[[ Data for review open ]]

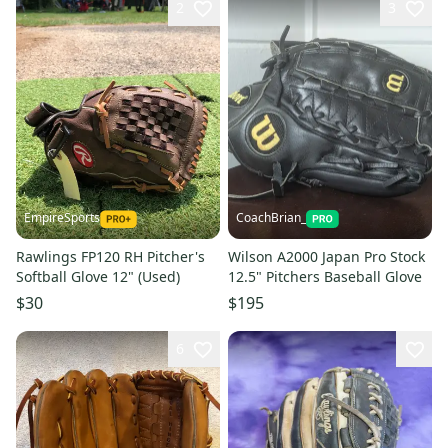
2
3
EmpireSports
CoachBrian_
Rawlings FP120 RH Pitcher's
Wilson A2000 Japan Pro Stock
Softball Glove 12" (Used)
12.5" Pitchers Baseball Glove
$30
$195
6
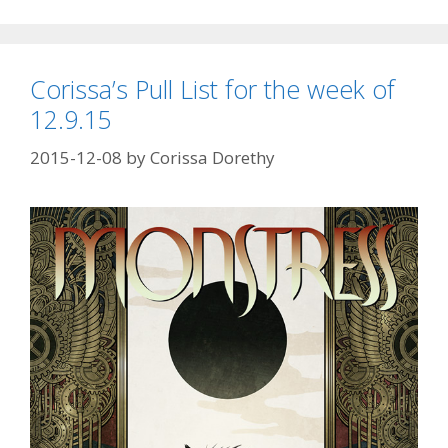
Corissa’s Pull List for the week of
12.9.15
2015-12-08
by
Corissa Dorethy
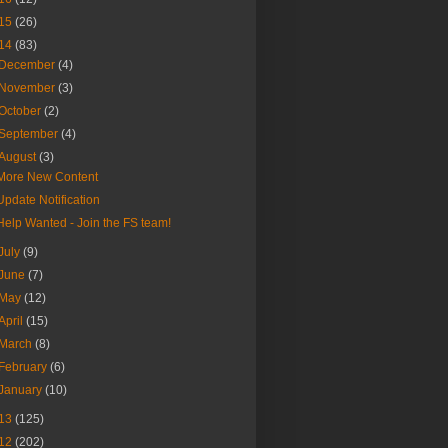
15
(26)
14
(83)
December
(4)
November
(3)
October
(2)
September
(4)
August
(3)
More New Content
Update Notification
Help Wanted - Join the FS team!
July
(9)
June
(7)
May
(12)
April
(15)
March
(8)
February
(6)
January
(10)
13
(125)
12
(202)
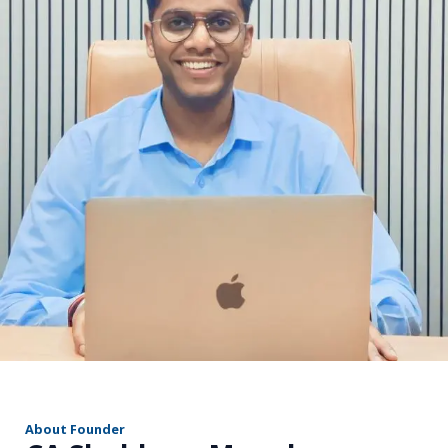
r
About Founder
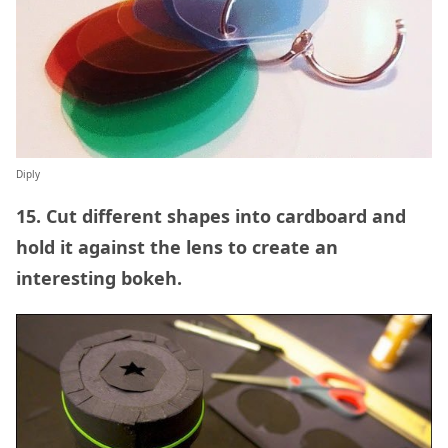
Diply
15. Cut different shapes into cardboard and
hold it against the lens to create an
interesting bokeh.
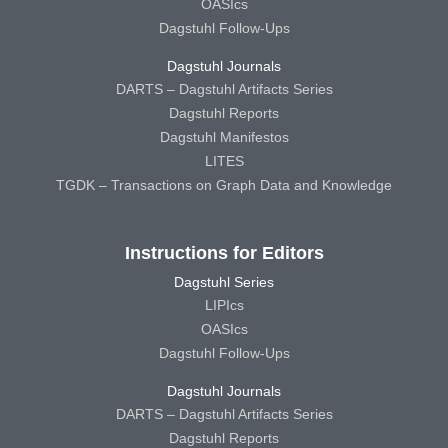
OASIcs
Dagstuhl Follow-Ups
Dagstuhl Journals
DARTS – Dagstuhl Artifacts Series
Dagstuhl Reports
Dagstuhl Manifestos
LITES
TGDK – Transactions on Graph Data and Knowledge
Instructions for Editors
Dagstuhl Series
LIPIcs
OASIcs
Dagstuhl Follow-Ups
Dagstuhl Journals
DARTS – Dagstuhl Artifacts Series
Dagstuhl Reports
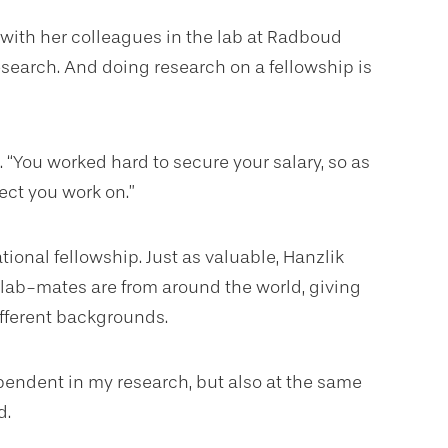
 with her colleagues in the lab at Radboud
search. And doing research on a fellowship is
. “You worked hard to secure your salary, so as
ect you work on.”
tional fellowship. Just as valuable, Hanzlik
 lab-mates are from around the world, giving
fferent backgrounds.
ndent in my research, but also at the same
d.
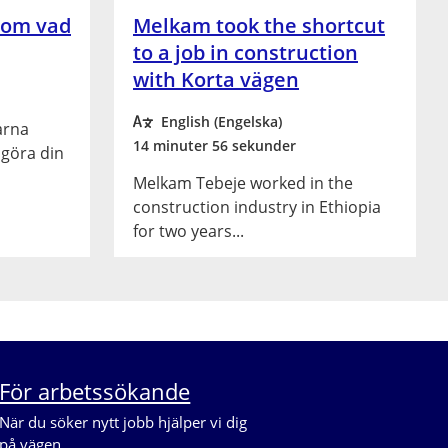
 om vad
Melkam took the shortcut
to a job in construction
with Korta vägen
English (Engelska)
arna
14 minuter 56 sekunder
 göra din
Melkam Tebeje worked in the
construction industry in Ethiopia
for two years...
För arbetssökande
När du söker nytt jobb hjälper vi dig 
på vägen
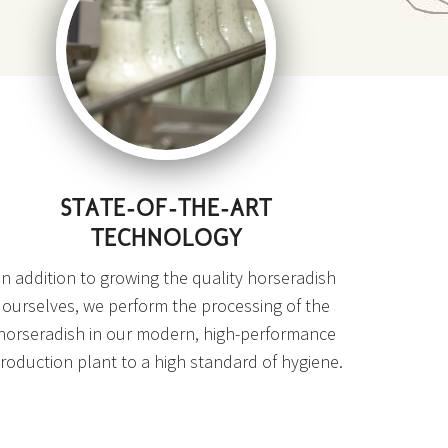
STATE-OF-THE-ART
TECHNOLOGY
In addition to growing the quality horseradish
ourselves, we perform the processing of the
horseradish in our modern, high-performance
roduction plant to a high standard of hygiene.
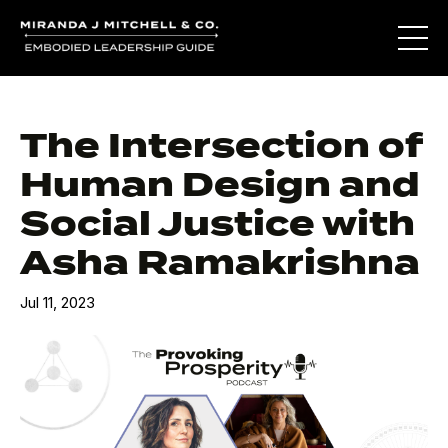
The Intersection of
Human Design and
Social Justice with
Asha Ramakrishna
Jul 11, 2023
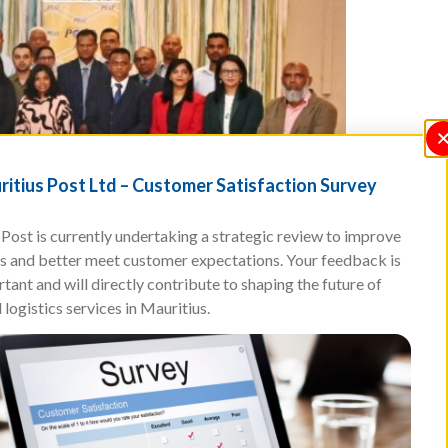
itius Post Ltd – Customer Satisfaction Survey
Post is currently undertaking a strategic review to improve
ces and better meet customer expectations. Your feedback is
tant and will directly contribute to shaping the future of
 logistics services in Mauritius.
Park Hotel, Ebene. This important event marked a
 an evolving postal, logistics and digital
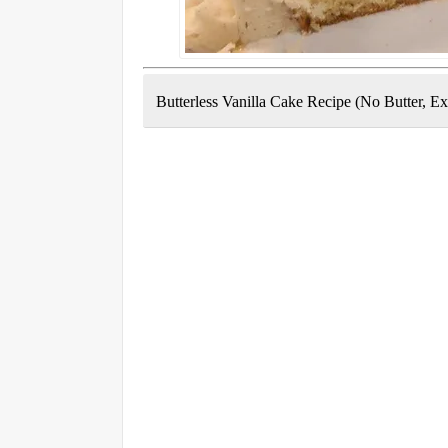
Butterless Vanilla Cake Recipe (No Butter, Ex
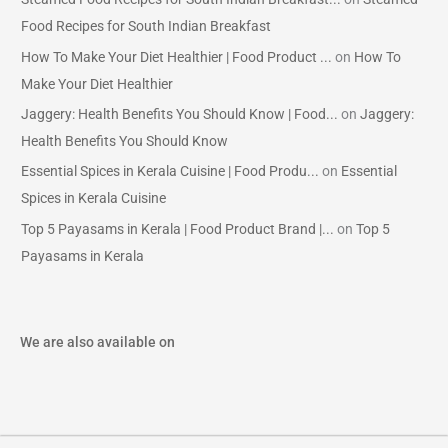
Food Recipes for South Indian Breakfast
How To Make Your Diet Healthier | Food Product ...
on
How To
Make Your Diet Healthier
Jaggery: Health Benefits You Should Know | Food...
on
Jaggery:
Health Benefits You Should Know
Essential Spices in Kerala Cuisine | Food Produ...
on
Essential
Spices in Kerala Cuisine
Top 5 Payasams in Kerala | Food Product Brand |...
on
Top 5
Payasams in Kerala
We are also available on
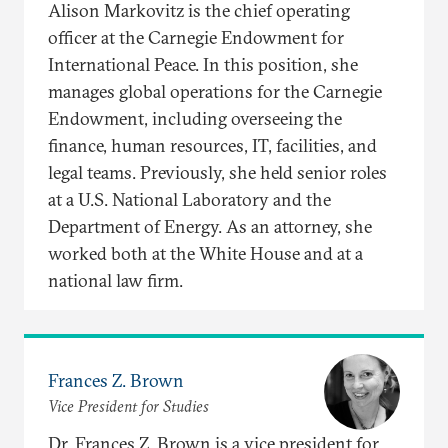
Alison Markovitz is the chief operating
officer at the Carnegie Endowment for
International Peace. In this position, she
manages global operations for the Carnegie
Endowment, including overseeing the
finance, human resources, IT, facilities, and
legal teams. Previously, she held senior roles
at a U.S. National Laboratory and the
Department of Energy. As an attorney, she
worked both at the White House and at a
national law firm.
Frances Z. Brown
Vice President for Studies
Dr. Frances Z. Brown is a vice president for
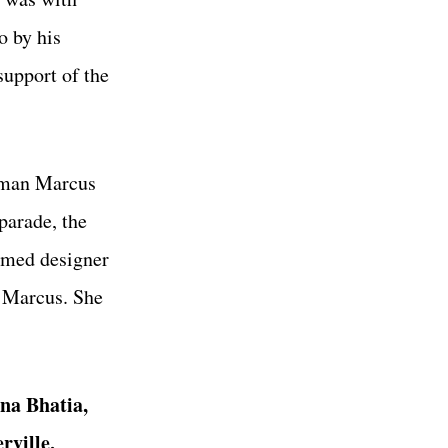
o by his
support of the
eiman Marcus
 parade, the
famed designer
n Marcus. She
na Bhatia,
rville,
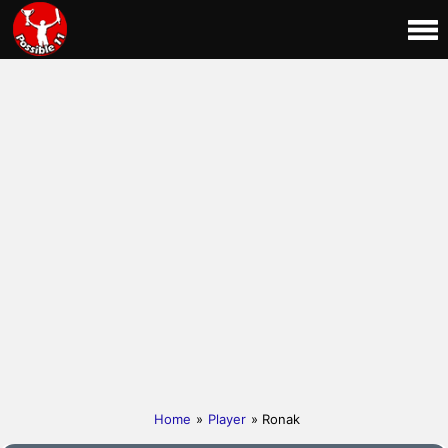
Home
»
Player
» Ronak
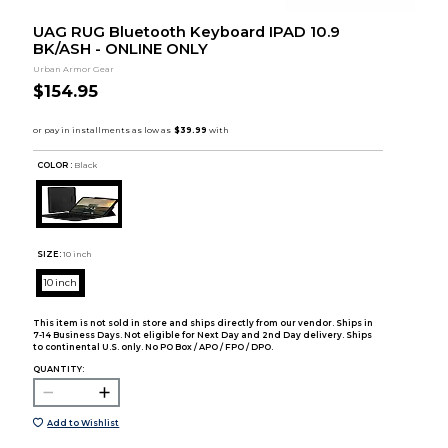
UAG RUG Bluetooth Keyboard IPAD 10.9
BK/ASH - ONLINE ONLY
Urban Armor Gear
$154.95
COLOR :
Black
SIZE:
10 inch
10 inch
This item is not sold in store and ships directly from our vendor. Ships in
7-14 Business Days. Not eligible for Next Day and 2nd Day delivery. Ships
to continental U.S. only. No PO Box / APO / FPO / DPO.
QUANTITY:
Add to Wishlist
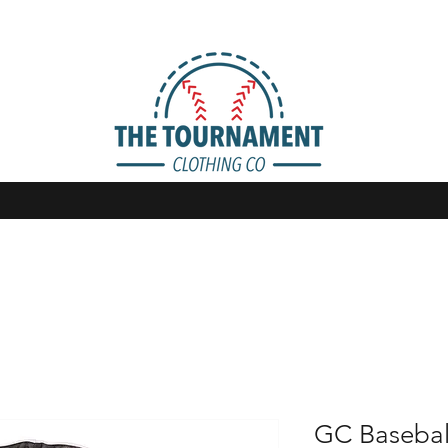
GC Basebal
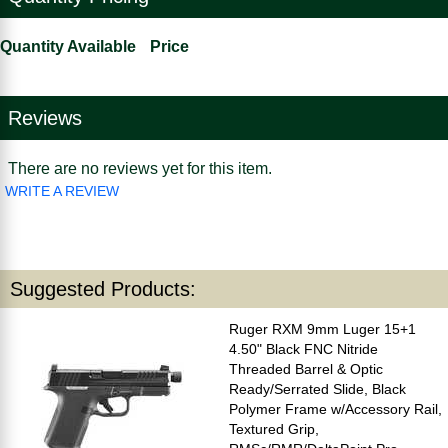
Quantity Available
Price
Reviews
There are no reviews yet for this item.
WRITE A REVIEW
Suggested Products:
Ruger RXM 9mm Luger 15+1
4.50" Black FNC Nitride
Threaded Barrel & Optic
Ready/Serrated Slide, Black
Polymer Frame w/Accessory Rail,
Textured Grip,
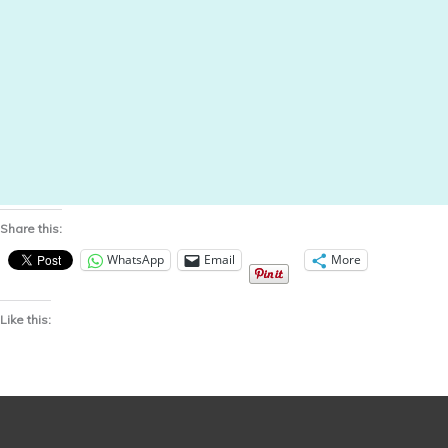
Share this:
WhatsApp
Email
More
Like this:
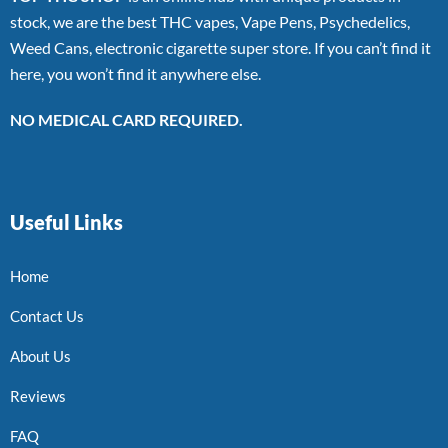
stock, we are the best THC vapes, Vape Pens, Psychedelics,
Weed Cans, electronic cigarette super store. If you can’t find it
here, you won’t find it anywhere else.
NO MEDICAL CARD REQUIRED.
Useful Links
Home
Contact Us
About Us
Reviews
FAQ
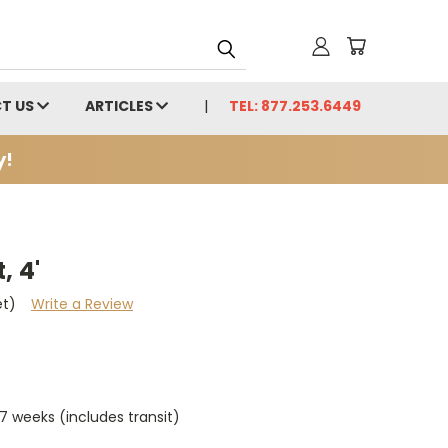
T US
ARTICLES
TEL: 877.253.6449
y!
, 4'
et)
Write a Review
7 weeks (includes transit)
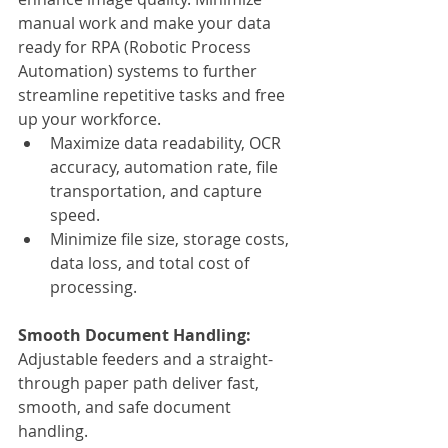
manual work and make your data 
ready for RPA (Robotic Process 
Automation) systems to further 
streamline repetitive tasks and free 
up your workforce.
Maximize data readability, OCR 
accuracy, automation rate, file 
transportation, and capture 
speed.
Minimize file size, storage costs, 
data loss, and total cost of 
processing.
Smooth Document Handling:
Adjustable feeders and a straight-
through paper path deliver fast, 
smooth, and safe document 
handling.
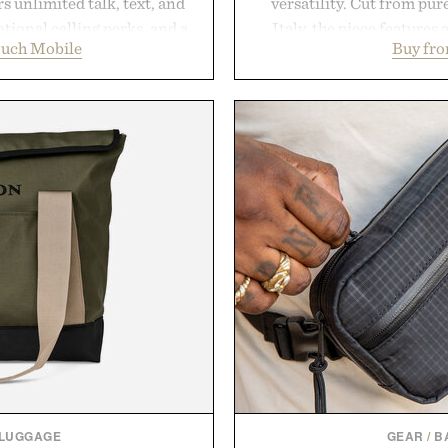
 unlimited talk, text, and
versatility. Cut from pur
tional calling perks, and a
Italy, the piece features 
ouch Mobile
Buy fro
erience that puts account
cutaway collar, and brea
 Rather than burying value
transitional layering fro
r long-term commitments,
dinners. The natural textur
 pricing, modern mobile
a lived-in character while 
start or stop service without
associated with Italian m
 travelers, students, and
Mediterranean summer
ess fine print, it offers a
everyday city wear, the 
ernative to the big-carrier
coastal escapes, café 
ok
Presented
uch Mobile.
 LUGGAGE
GEAR
/
B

[[ Data for review closed ]]

* **Task**
Print all the lines above exactly as they are, but without the pictures.

* **Solution to this exercise**
2
3
EmpireSports
CoachBrian_
Rawlings FP120 RH Pitcher's
Wilson A2000 Japan Pro Stock
Softball Glove 12" (Used)
12.5" Pitchers Baseball Glove
$30
$195
6
Corissa’s Pull List for the week of
12.9.15
2015-12-08
by
Corissa Dorethy
15
(26)
14
(83)
December
(4)
November
(3)
October
(2)
September
(4)
August
(3)
More New Content
Update Notification
Help Wanted - Join the FS team!
July
(9)
June
(7)
May
(12)
April
(15)
March
(8)
February
(6)
January
(10)
13
(125)
12
(202)
r
About Founder
Diply
15. Cut different shapes into cardboard and
hold it against the lens to create an
interesting bokeh.
OASIcs
Dagstuhl Follow-Ups
Dagstuhl Journals
DARTS – Dagstuhl Artifacts Series
Dagstuhl Reports
Dagstuhl Manifestos
LITES
TGDK – Transactions on Graph Data and Knowledge
Instructions for Editors
Dagstuhl Series
LIPIcs
OASIcs
Dagstuhl Follow-Ups
Dagstuhl Journals
DARTS – Dagstuhl Artifacts Series
Dagstuhl Reports
 with her colleagues in the lab at Radboud
search. And doing research on a fellowship is
. “You worked hard to secure your salary, so as
ect you work on.”
tional fellowship. Just as valuable, Hanzlik
 lab-mates are from around the world, giving
fferent backgrounds.
ndent in my research, but also at the same
d.
 om vad
Melkam took the shortcut
to a job in construction
with Korta vägen
English (Engelska)
arna
14 minuter 56 sekunder
 göra din
Melkam Tebeje worked in the
construction industry in Ethiopia
for two years...
För arbetssökande
När du söker nytt jobb hjälper vi dig 
på vägen
STATE-OF-THE-ART
TECHNOLOGY
In addition to growing the quality horseradish
ourselves, we perform the processing of the
horseradish in our modern, high-performance
roduction plant to a high standard of hygiene.
The Intersection of
Human Design and
Social Justice with
Asha Ramakrishna
Jul 11, 2023
itius Post Ltd – Customer Satisfaction Survey
Post is currently undertaking a strategic review to improve
ces and better meet customer expectations. Your feedback is
tant and will directly contribute to shaping the future of
 logistics services in Mauritius.
Park Hotel, Ebene. This important event marked a
 an evolving postal, logistics and digital
Butterless Vanilla Cake Recipe (No Butter, Ex
Food Recipes for South Indian Breakfast
How To Make Your Diet Healthier | Food Product ...
on
How To
Make Your Diet Healthier
Jaggery: Health Benefits You Should Know | Food...
on
Jaggery:
Health Benefits You Should Know
Essential Spices in Kerala Cuisine | Food Produ...
on
Essential
Spices in Kerala Cuisine
Top 5 Payasams in Kerala | Food Product Brand |...
on
Top 5
Payasams in Kerala
We are also available on
Alison Markovitz is the chief operating
officer at the Carnegie Endowment for
International Peace. In this position, she
manages global operations for the Carnegie
Endowment, including overseeing the
finance, human resources, IT, facilities, and
legal teams. Previously, she held senior roles
at a U.S. National Laboratory and the
Department of Energy. As an attorney, she
worked both at the White House and at a
national law firm.
Frances Z. Brown
Vice President for Studies
Dr. Frances Z. Brown is a vice president for
o by his
support of the
eiman Marcus
 parade, the
famed designer
n Marcus. She
na Bhatia,
rville,
Home
»
Player
» Ronak
UAG RUG Bluetooth Keyboard IPAD 10.9
BK/ASH - ONLINE ONLY
Urban Armor Gear
$154.95
COLOR :
Black
SIZE:
10 inch
10 inch
This item is not sold in store and ships directly from our vendor. Ships in
7-14 Business Days. Not eligible for Next Day and 2nd Day delivery. Ships
to continental U.S. only. No PO Box / APO / FPO / DPO.
QUANTITY:
Add to Wishlist
GC Basebal
Quantity Available
Price
Reviews
There are no reviews yet for this item.
WRITE A REVIEW
Suggested Products:
Ruger RXM 9mm Luger 15+1
4.50" Black FNC Nitride
Threaded Barrel & Optic
Ready/Serrated Slide, Black
Polymer Frame w/Accessory Rail,
Textured Grip,
Share this:
WhatsApp
Email
More
Like this:
stock, we are the best THC vapes, Vape Pens, Psychedelics,
Weed Cans, electronic cigarette super store. If you can’t find it
here, you won’t find it anywhere else.
NO MEDICAL CARD REQUIRED.
Useful Links
Home
Contact Us
About Us
Reviews
FAQ
T US
ARTICLES
TEL: 877.253.6449
y!
, 4'
et)
Write a Review
7 weeks (includes transit)
manual work and make your data 
ready for RPA (Robotic Process 
Automation) systems to further 
streamline repetitive tasks and free 
up your workforce.
Maximize data readability, OCR 
accuracy, automation rate, file 
transportation, and capture 
speed.
Minimize file size, storage costs, 
data loss, and total cost of 
processing.
Smooth Document Handling:
Adjustable feeders and a straight-
through paper path deliver fast, 
smooth, and safe document 
handling.
 unlimited talk, text, and
versatility. Cut from pur
tional calling perks, and a
Italy, the piece features 
ouch Mobile
Buy fro
erience that puts account
cutaway collar, and brea
 Rather than burying value
transitional layering fro
r long-term commitments,
dinners. The natural textur
 pricing, modern mobile
a lived-in character while 
start or stop service without
associated with Italian m
 travelers, students, and
Mediterranean summer
ess fine print, it offers a
everyday city wear, the 
ernative to the big-carrier
coastal escapes, café 
ok
Presented
uch Mobile.
 LUGGAGE
GEAR
/
B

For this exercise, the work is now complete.